Mahesh Kapoor looked at him for a second, then returned to his cards.
‘Thank y
ou, thank you,’ said the whale, and glided quickly out of sight, followed by his minnow.
‘How peculiar,’ said Parvati, turning back to the table. ‘What do you make of it?’ she asked Mr Shastri.
‘Force-ful per-son-al-it-y,’ was Mr Shastri’s opinion. Though it was unrevealing, it was delivered with a smile and conveyed the sense that Mr Shastri had some knowledge of the world, and did not opine where opinion was unnecessary.
Parvati had begun to have second thoughts about letting her husband follow her. For one thing, he might still need to be managed. For another, she did not relish meeting Mrs Rupa Mehra without his support. The reaction of Kishy’s daughter to her rose-spangled sari was unpredictable. So Parvati waited for a few more minutes to see if the rubber would end. It did. Her husband was on the winning side. With some glee he was totting up his points for the hand—including an overtrick and a hundred honours. She breathed more freely.
12.26
Out on the lawn, everyone was introduced to everyone else. Savita found herself engaged in a slow and deliberate conversation with Mr Shastri. She found him very interesting.

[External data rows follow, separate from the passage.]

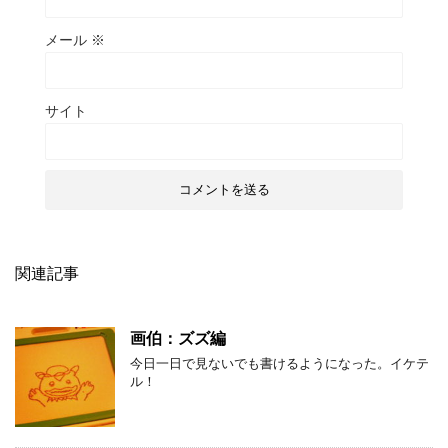
メール
※
サイト
関連記事
画伯：ズズ編
今日一日で見ないでも書けるようになった。イケテ
ル！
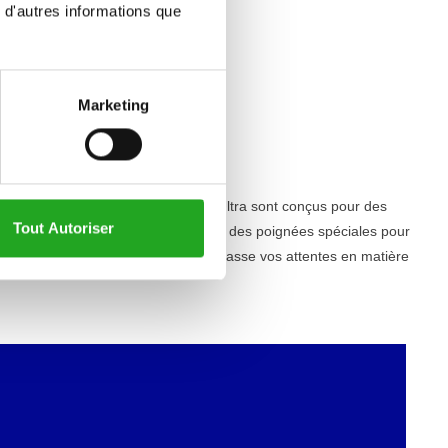
 d'autres informations que
Marketing
ser. Tous les équipements de la série Ultra sont conçus pour des
Tout Autoriser
r. La série Ultra comprend également des poignées spéciales pour
able et esthétique, la série Ultra dépasse vos attentes en matière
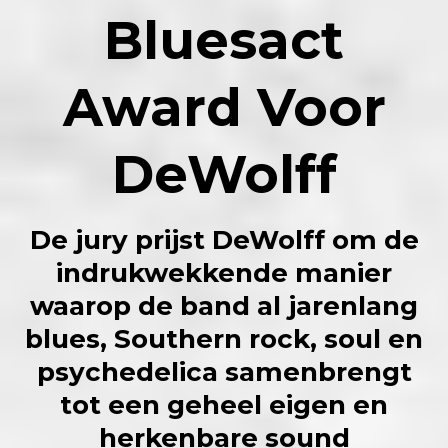
Bluesact
Award Voor
DeWolff
De jury prijst DeWolff om de
indrukwekkende manier
waarop de band al jarenlang
blues, Southern rock, soul en
psychedelica samenbrengt
tot een geheel eigen en
herkenbare sound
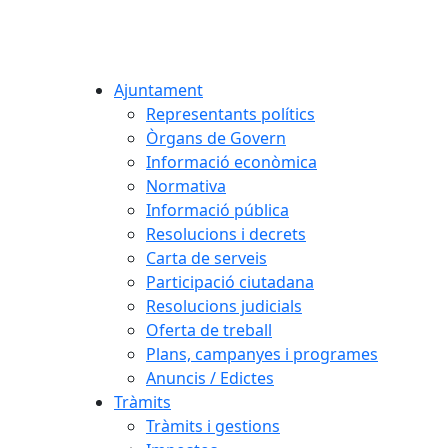
Ajuntament
Representants polítics
Òrgans de Govern
Informació econòmica
Normativa
Informació pública
Resolucions i decrets
Carta de serveis
Participació ciutadana
Resolucions judicials
Oferta de treball
Plans, campanyes i programes
Anuncis / Edictes
Tràmits
Tràmits i gestions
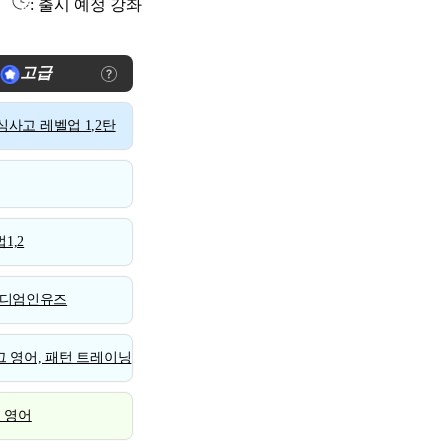
: 출시 예정 강좌
고급
사고 레벨업 1,2탄
1,2
디엄인유즈
 영어, 패턴 트레이닝
스 영어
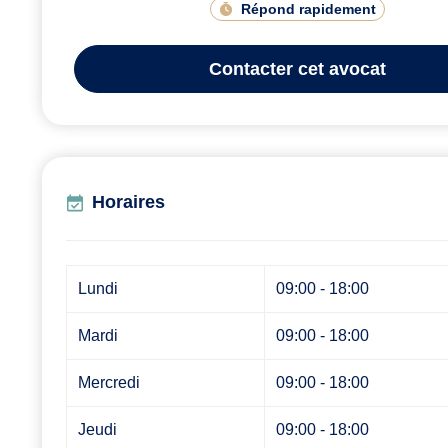
Répond rapidement
Contacter
cet avocat
Horaires
Lundi
09:00 - 18:00
Mardi
09:00 - 18:00
Mercredi
09:00 - 18:00
Jeudi
09:00 - 18:00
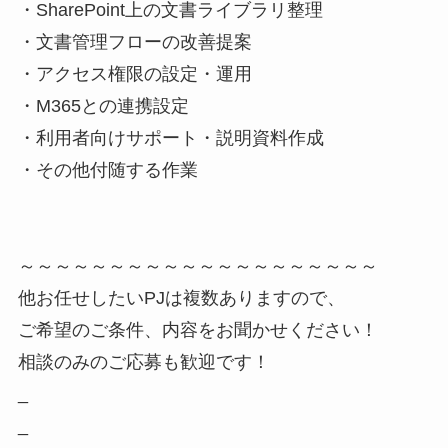
・SharePoint上の文書ライブラリ整理
・文書管理フローの改善提案
・アクセス権限の設定・運用
・M365との連携設定
・利用者向けサポート・説明資料作成
・その他付随する作業
～～～～～～～～～～～～～～～～～～～～
他お任せしたいPJは複数ありますので、
ご希望のご条件、内容をお聞かせください！
相談のみのご応募も歓迎です！
_
_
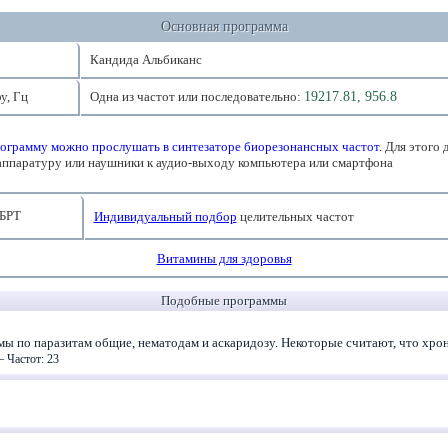
Основная программа
Кандида Альбиканс
у, Гц
Одна из частот или последовательно:
19217.81, 956.8
ограмму можно прослушать в синтезаторе биорезонансных частот.
Для этого 
аппаратуру или наушники к аудио-выходу компьютера или смартфона
БРТ
Индивидуальный подбор
целительных частот
Витамины для здоровья
Подобные программы
ы по паразитам общие, нематодам и аскаридозу. Некоторые считают, что хрон
—
Частот: 23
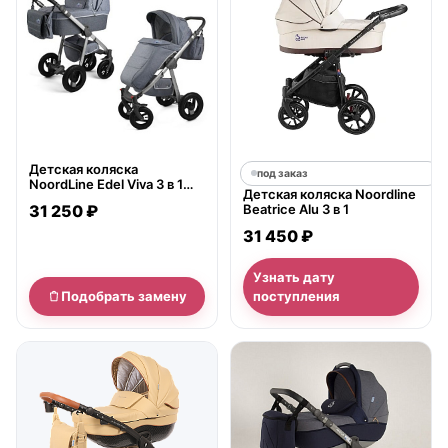
Детская коляска
под заказ
NoordLine Edel Viva 3 в 1
Детская коляска Noordline
Модель 2016 года
31 250 ₽
Beatrice Alu 3 в 1
31 450 ₽
Узнать дату
Подобрать замену
поступления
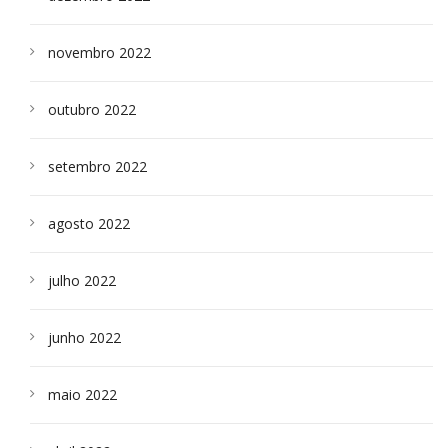
novembro 2022
outubro 2022
setembro 2022
agosto 2022
julho 2022
junho 2022
maio 2022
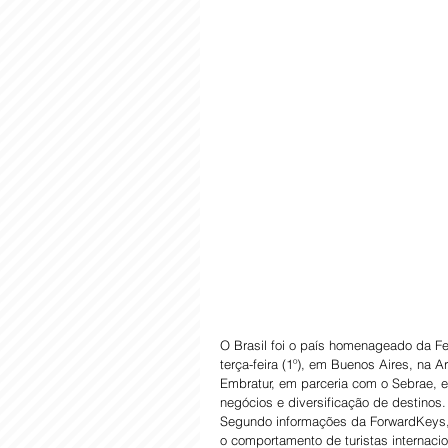
O Brasil foi o país homenageado da Fei
terça-feira (1º), em Buenos Aires, na A
Embratur, em parceria com o Sebrae, 
negócios e diversificação de destinos.
Segundo informações da ForwardKeys, 
o comportamento de turistas internacio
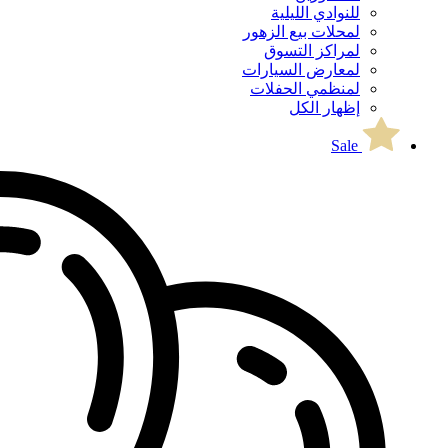
للنوادي الليلية
لمحلات بيع الزهور
لمراكز التسوق
لمعارض السيارات
لمنظمي الحفلات
إظهار الكل
Sale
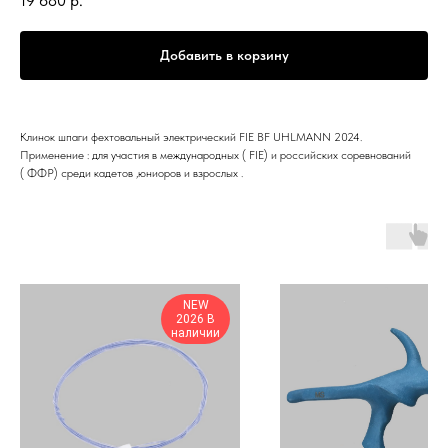
19 680
р.
Добавить в корзину
Клинок шпаги фехтовальный электрический FIE BF UHLMANN 2024.
Применение : для участия в международных ( FIE) и российских соревнований
( ФФР) среди кадетов ,юниоров и взрослых .
NEW
2026 В
наличии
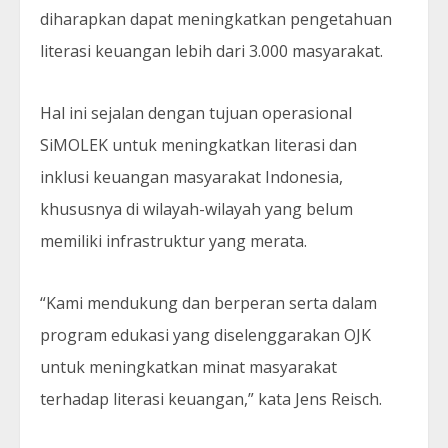
diharapkan dapat meningkatkan pengetahuan
literasi keuangan lebih dari 3.000 masyarakat.
Hal ini sejalan dengan tujuan operasional
SiMOLEK untuk meningkatkan literasi dan
inklusi keuangan masyarakat Indonesia,
khususnya di wilayah-wilayah yang belum
memiliki infrastruktur yang merata.
“Kami mendukung dan berperan serta dalam
program edukasi yang diselenggarakan OJK
untuk meningkatkan minat masyarakat
terhadap literasi keuangan,” kata Jens Reisch.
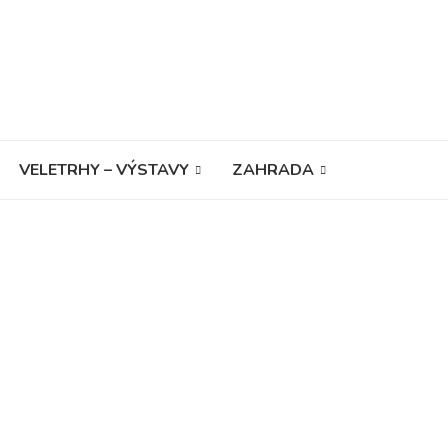
VELETRHY – VÝSTAVY
ZAHRADA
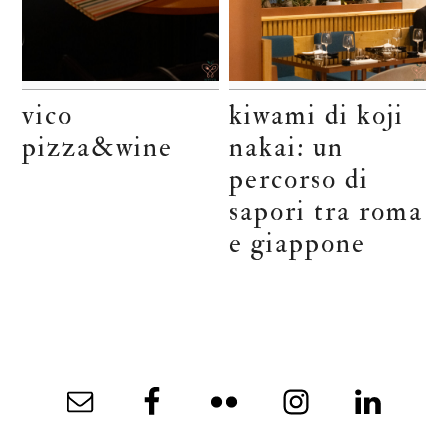
vico
kiwami di koji
pizza&wine
nakai: un
percorso di
sapori tra roma
e giappone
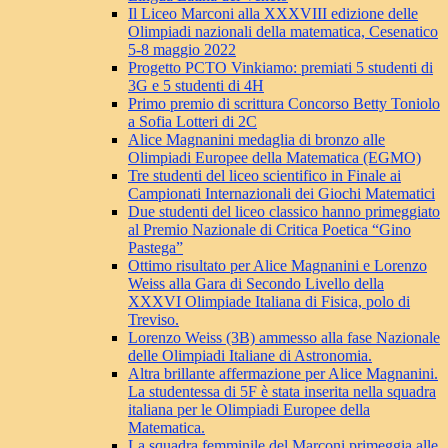
Il Liceo Marconi alla XXXVIII edizione delle
Olimpiadi nazionali della matematica, Cesenatico
5-8 maggio 2022
Progetto PCTO Vinkiamo: premiati 5 studenti di
3G e 5 studenti di 4H
Primo premio di scrittura Concorso Betty Toniolo
a Sofia Lotteri di 2C
Alice Magnanini medaglia di bronzo alle
Olimpiadi Europee della Matematica (EGMO)
Tre studenti del liceo scientifico in Finale ai
Campionati Internazionali dei Giochi Matematici
Due studenti del liceo classico hanno primeggiato
al Premio Nazionale di Critica Poetica “Gino
Pastega”
Ottimo risultato per Alice Magnanini e Lorenzo
Weiss alla Gara di Secondo Livello della
XXXVI Olimpiade Italiana di Fisica, polo di
Treviso.
Lorenzo Weiss (3B) ammesso alla fase Nazionale
delle Olimpiadi Italiane di Astronomia.
Altra brillante affermazione per Alice Magnanini.
La studentessa di 5F è stata inserita nella squadra
italiana per le Olimpiadi Europee della
Matematica.
La squadra femminile del Marconi primeggia alle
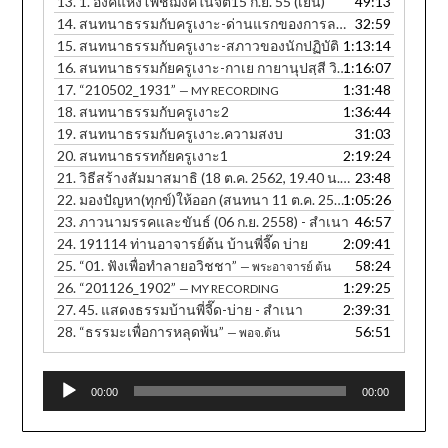
13.
1. องค์แห่งโพชฌงค์ในจิต15 ก.ย. 55 (เย็น)
49:13
14.
สนทนาธรรมกับครูเงาะ-ด่านแรกของการละกิเลส
32:59
15.
สนทนาธรรมกับครูเงาะ-สภาวของนักปฏิบัติ
1:13:14
16.
สนทนาธรรมกัยครูเงาะ-กาเย กายานุปสฺสี วิหรติ
1:16:07
17.
“210502_1931”
1:31:48
— MY RECORDING
18.
สนทนาธรรมกับครูเงาะ2
1:36:44
19.
สนทนาธรรมกับครูเงาะ.ความสงบ
31:03
20.
สนทนาธรรทกัยครูเงาะ1
2:19:24
21.
วิธีสร้างสัมมาสมาธิ (18 ต.ค. 2562, 19.40 น. ภาษาอีสาน)
23:48
22.
มองปัญหา(ทุกข์)ให้ออก (สนทนา 11 ต.ค. 2560, 12.30 น.) - สำเนา
1:05:26
23.
ภาวนามรรคและขันธ์ (06 ก.ย. 2558) - สำเนา
46:57
24.
191114 ท่านอาจารย์ต้น บ้านพี่จี๊ด บ่าย
2:09:41
25.
“01. ฟังเพื่อทำลายอวิชชา”
58:24
— พระอาจารย์ ต้น
26.
“201126_1902”
1:29:25
— MY RECORDING
27.
45. แสดงธรรมบ้านพี่จี๊ด-บ่าย - สำเนา
2:39:31
28.
“ธรรมะเพื่อการหลุดพ้น”
56:51
— พอจ.ต้น
Audio
00:00
00:00
Player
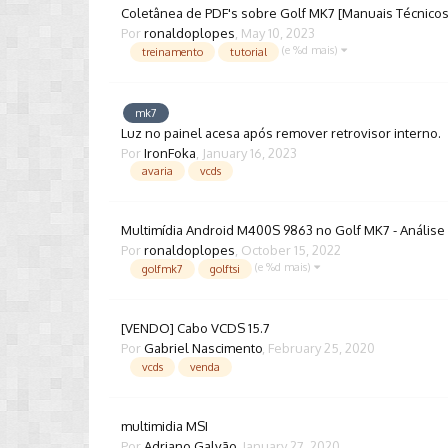
Coletânea de PDF's sobre Golf MK7 [Manuais Técnicos,
Por
ronaldoplopes
,
May 10, 2023
(e %d mais)
treinamento
tutorial
mk7
Luz no painel acesa após remover retrovisor interno.
Por
IronFoka
,
January 16, 2023
avaria
vcds
Multimídia Android M400S 9863 no Golf MK7 - Análise
Por
ronaldoplopes
,
October 15, 2022
(e %d mais)
golfmk7
golftsi
[VENDO] Cabo VCDS 15.7
Por
Gabriel Nascimento
,
February 25, 2020
vcds
venda
multimidia MSI
Por
Adriano Galvão
,
January 27, 2020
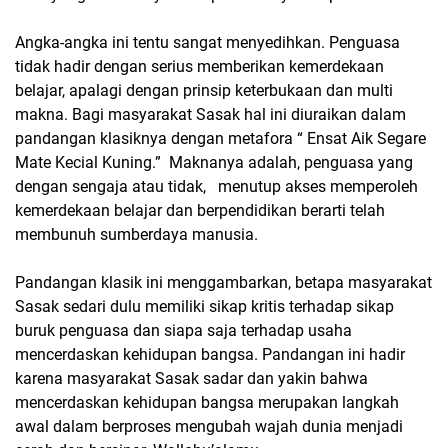
Angka-angka ini tentu sangat menyedihkan. Penguasa
tidak hadir dengan serius memberikan kemerdekaan
belajar, apalagi dengan prinsip keterbukaan dan multi
makna. Bagi masyarakat Sasak hal ini diuraikan dalam
pandangan klasiknya dengan metafora “ Ensat Aik Segare
Mate Kecial Kuning.” Maknanya adalah, penguasa yang
dengan sengaja atau tidak, menutup akses memperoleh
kemerdekaan belajar dan berpendidikan berarti telah
membunuh sumberdaya manusia.
Pandangan klasik ini menggambarkan, betapa masyarakat
Sasak sedari dulu memiliki sikap kritis terhadap sikap
buruk penguasa dan siapa saja terhadap usaha
mencerdaskan kehidupan bangsa. Pandangan ini hadir
karena masyarakat Sasak sadar dan yakin bahwa
mencerdaskan kehidupan bangsa merupakan langkah
awal dalam berproses mengubah wajah dunia menjadi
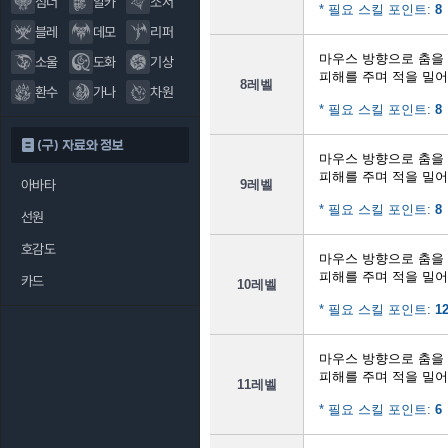
섬너
알카
소서
* 필요 스킬 포인트:
8
블레
데모
리퍼
마우스 방향으로 춤을
소울
도화
기상
피해를 주며 적을 밀
8레벨
환수
가나
차원
* 필요 스킬 포인트:
8
(구) 자료와 정보
마우스 방향으로 춤을
피해를 주며 적을 밀
아바타
9레벨
* 필요 스킬 포인트:
8
선원
호감도
마우스 방향으로 춤을
피해를 주며 적을 밀
카드
10레벨
* 필요 스킬 포인트:
1
마우스 방향으로 춤을
피해를 주며 적을 밀
11레벨
* 필요 스킬 포인트:
6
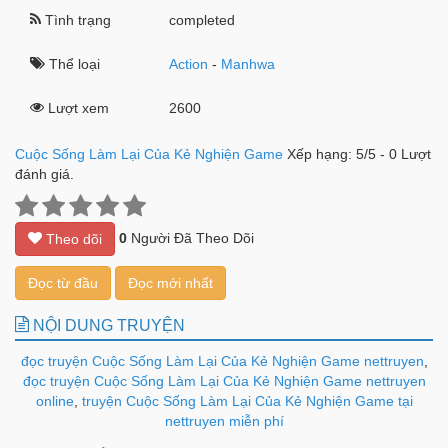
Tình trạng
completed
Thể loại
Action
-
Manhwa
Lượt xem
2600
Cuộc Sống Làm Lại Của Kẻ Nghiện Game
Xếp hạng:
5
/
5
-
0
Lượt
đánh giá.
0
Người Đã Theo Dõi
Theo dõi
Đọc từ đầu
Đọc mới nhất
NỘI DUNG TRUYỆN
đọc truyện Cuộc Sống Làm Lại Của Kẻ Nghiện Game nettruyen
,
đọc truyện Cuộc Sống Làm Lại Của Kẻ Nghiện Game nettruyen
online
,
truyện Cuộc Sống Làm Lại Của Kẻ Nghiện Game tại
nettruyen miễn phí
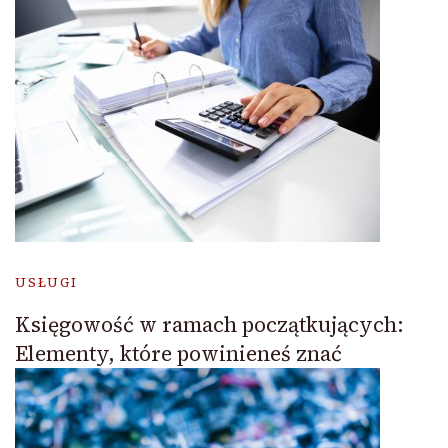
USŁUGI
Księgowość w ramach początkujących:
Elementy, które powinieneś znać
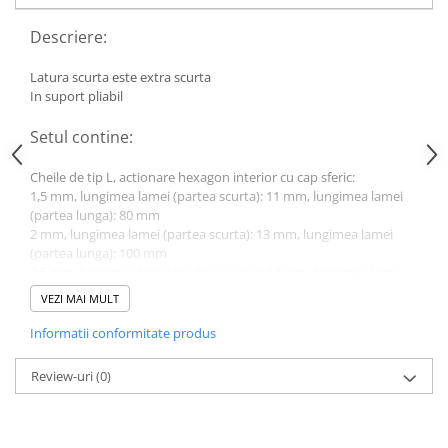
Lancia
Descriere:
Land Rover
Latura scurta este extra scurta
Mazda
In suport pliabil
Mercedes-Benz
Setul contine:
Mini
Cheile de tip L, actionare hexagon interior cu cap sferic:
Nissan
1,5 mm, lungimea lamei (partea scurta): 11 mm, lungimea lamei
Opel
(partea lunga): 80 mm
2 mm, lungimea lamei (partea scurta): 13 mm, lungimea lamei
Peugeot
(partea lunga): 100 mm
2,5 mm, lungimea lamei (partea scurta): 14 mm, lungimea lamei
Porsche
(partea lunga): 110 mm
VEZI MAI MULT
Renault
3 mm, lungimea lamei (partea scurta): 15 mm, lungimea lamei
(partea lunga): 130 mm
Informatii conformitate produs
Saab
4 mm, lungimea lamei (partea scurta): 19 mm, lungimea lamei
(partea lunga): 150 mm
Skoda
Review-uri
(0)
5 mm, lungimea lamei (partea scurta): 21 mm, lungimea lamei
Subaru
(partea lunga): 170 mm
6 mm, lungimea lamei (partea scurta): 25 mm, lungimea lamei
Suzuki
(partea lunga): 185 mm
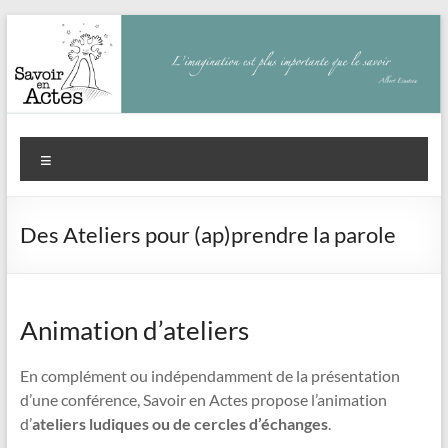
Aller
au
contenu
Savoir
Menu
en
actes
Des Ateliers pour (ap)prendre la parole
–
Philippe
Cazeneuve
Animation d’ateliers
En complément ou indépendamment de la présentation
d’une conférence, Savoir en Actes propose l’animation
d’
ateliers ludiques ou de cercles d’échanges
.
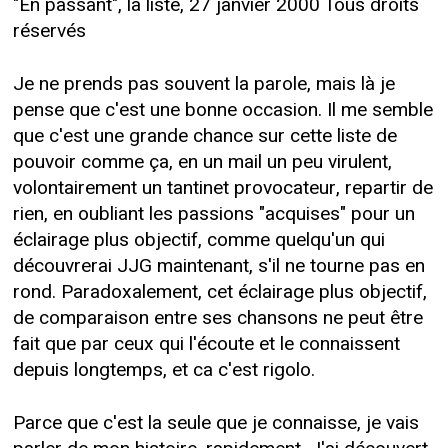
"En passant", la liste, 27 janvier 2000 Tous droits
réservés
Je ne prends pas souvent la parole, mais là je
pense que c'est une bonne occasion. Il me semble
que c'est une grande chance sur cette liste de
pouvoir comme ça, en un mail un peu virulent,
volontairement un tantinet provocateur, repartir de
rien, en oubliant les passions "acquises" pour un
éclairage plus objectif, comme quelqu'un qui
découvrerai JJG maintenant, s'il ne tourne pas en
rond. Paradoxalement, cet éclairage plus objectif,
de comparaison entre ses chansons ne peut être
fait que par ceux qui l'écoute et le connaissent
depuis longtemps, et ca c'est rigolo.
Parce que c'est la seule que je connaisse, je vais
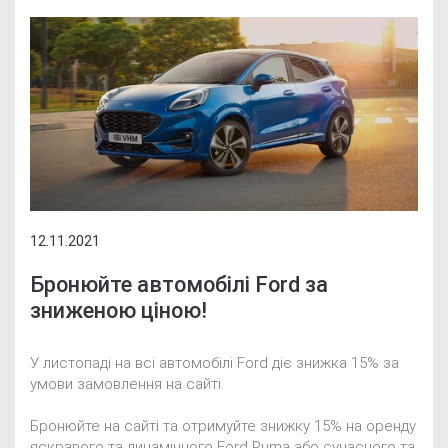
12.11.2021
Бронюйте автомобілі Ford за
зниженою ціною!
У листопаді на всі автомобілі Ford діє знижка 15% за
умови замовлення на сайті.
Бронюйте на сайті та отримуйте знижку 15% на оренду
яскравого та динамічного Ford Puma або сучасного та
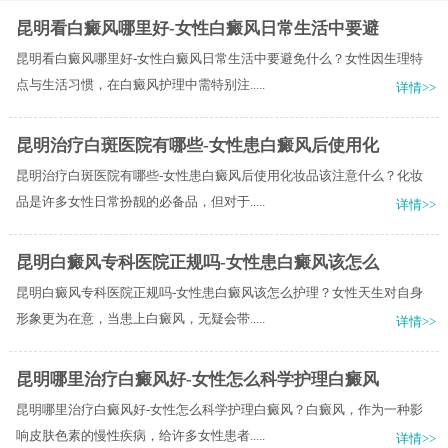
昆明看白癜风哪里好-女性白癜风日常生活中要避
昆明看白癜风哪里好-女性白癜风日常生活中要避免什么？女性因生理特
点与生活习惯，在白癜风护理中需特别注.....
详情>>
昆明治疗白斑医院有哪些-女性患白癜风后使用化
昆明治疗白斑医院有哪些-女性患白癜风后使用化妆品该注意什么？化妆
品是许多女性日常扮靓的必备品，但对于.....
详情>>
昆明白癜风专科医院正规吗-女性患白癜风该怎么
昆明白癜风专科医院正规吗-女性患白癜风该怎么护理？女性天生对自身
形象更为在意，当患上白癜风，无疑会带.....
详情>>
昆明哪里治疗白癜风好-女性怎么科学护理白癜风
昆明哪里治疗白癜风好-女性怎么科学护理白癜风？白癜风，作为一种影
响皮肤色素的慢性疾病，给许多女性患者.....
详情>>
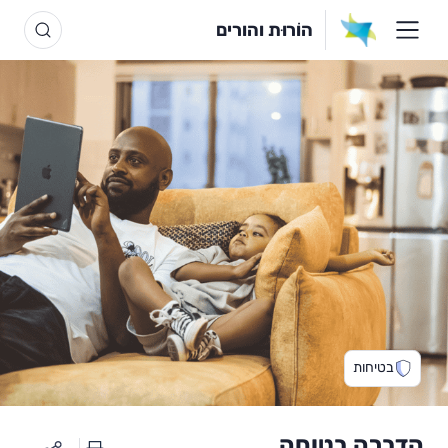
הוֹרוּת והורים
בטיחות
הדברה בטוחה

He was telling her about a woman lawyer at the Brahmpur High Court, who was very successful in criminal practice despite the fact that she had had to overcome the reservations of clients, colleagues and judges.
Pran was feeling a bit exhausted, but Savita had insisted on seeing Charlie Chaplin ‘once more before I become a mother and see everything differently’; her grandfather’s Buick, a little the worse for having been requisitioned, had been sent to fetch them. Lata had gone off to one of those evening rehearsals so dreaded by Mrs Rupa Mehra; the director had said that it was necessary to make up for the rehearsals lost because of the student agitation.
Savita was looking happy and energetic, and eating with great appetite the club speciality: small goli kababs, each with a raisin in the middle. The more she talked to Mr Shastri, the more she thought that it would be very interesting to study law.